------ Data shown ------

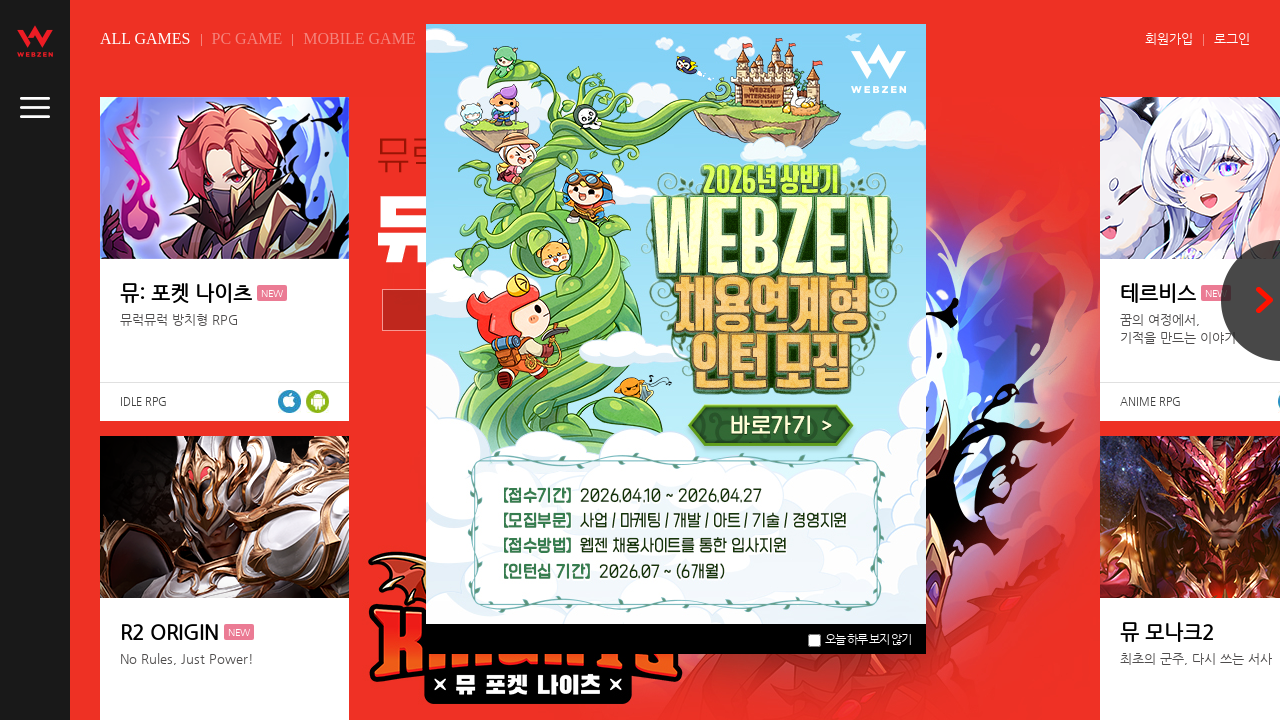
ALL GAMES (145, 38)
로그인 (1232, 38)
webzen (35, 41)
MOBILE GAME (359, 38)
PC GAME (247, 38)
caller (35, 108)
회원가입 (1169, 38)
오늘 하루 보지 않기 (859, 639)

------

Problem details ->
What is needed is an exact copy of every record above, minus the images.

Written reply ->
ALL GAMES (145, 38)
로그인 (1232, 38)
webzen (35, 41)
MOBILE GAME (359, 38)
PC GAME (247, 38)
caller (35, 108)
회원가입 (1169, 38)
오늘 하루 보지 않기 (859, 639)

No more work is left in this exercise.